Accepting the body you have opens up freedom
- Jessamyn’s teaching emphasizes that yoga is for every body, including bodies with stomachs, limitations, and asymmetries.
- Modifications, props, and adjustments are part of honoring reality rather than resisting it.
- Learning to “take up space” physically becomes a metaphor for taking up space emotionally and socially.
The benefits of yoga are spiritual and psychological, not just physical
- Jessamyn argues that intense movement practices can become deeply meaningful because they help people confront discomfort, build inner strength, and stay present.
- Yoga teaches “allowing”—making room for hard feelings, hard poses, and hard moments instead of resisting them.
- Difficult postures like chair pose become practice for handling stress, conflict, and emotional challenge in daily life.
Body shame is universal
- Jessamyn says that body insecurity isn’t limited to fat people or women; it affects nearly everyone.
- A surprising moment in a London class—where a conventionally attractive man confided body insecurity—reinforced that this is an “everybody problem.”
- Accepting herself helps her extend more empathy to others and understand shared human vulnerability.
Jessamyn Stanley’s Core Message
Exercise should feel nourishing, not punishing
- Movement should not be a sweaty ordeal of self-hatred.
- The best exercise is the kind that helps you feel present, capable, and alive.
- For Jessamyn, the goal is not to change the body into something else, but to honor the body you already have.
Self-compassion benefits others too
- Being kinder to yourself is not selfish; it helps you show up with more grace for other people.
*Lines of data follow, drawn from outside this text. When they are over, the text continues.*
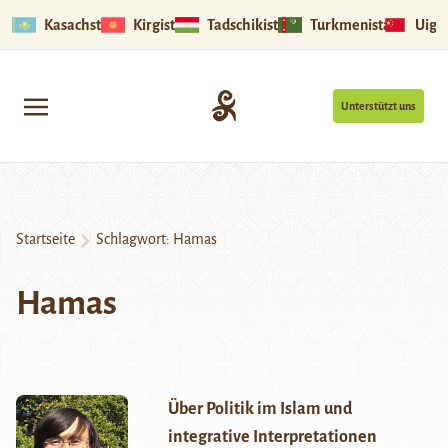
Kasachstan
Kirgistan
Tadschikistan
Turkmenistan
Uigu
Unterstützt uns
Startseite
Schlagwort:
Hamas
Hamas
Über Politik im Islam und
integrative Interpretationen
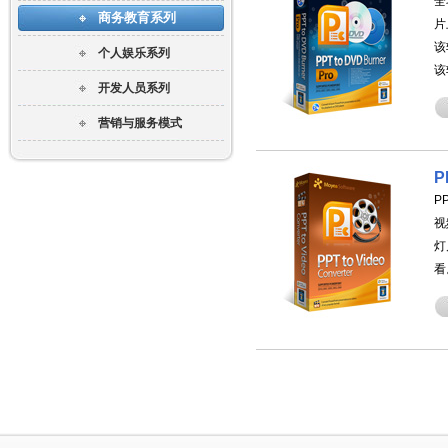
全
商务教育系列
片
该
个人娱乐系列
该
开发人员系列
营销与服务模式
P
P
视
灯
看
- The more you accept your own imperfections, the more you can accept other people’s imperfections.
- This creates a ripple effect of compassion.
Memorable Insights
Notable ideas from the conversation
- “Maybe you just try.”
- Yoga as “a cracking open of the spirit.”
- Accepting that there is darkness in everyone, and that accepting it makes room for the light too.
- Taking up space in a yoga pose can translate into taking up space in life.
Final Message of the Episode
Laurie closes by saying that the goal of exercise should be enjoyment and happiness, not body transformation. The episode encourages listeners to let go of body shame, choose movement that feels good, and practice self-kindness as a major part of well-being.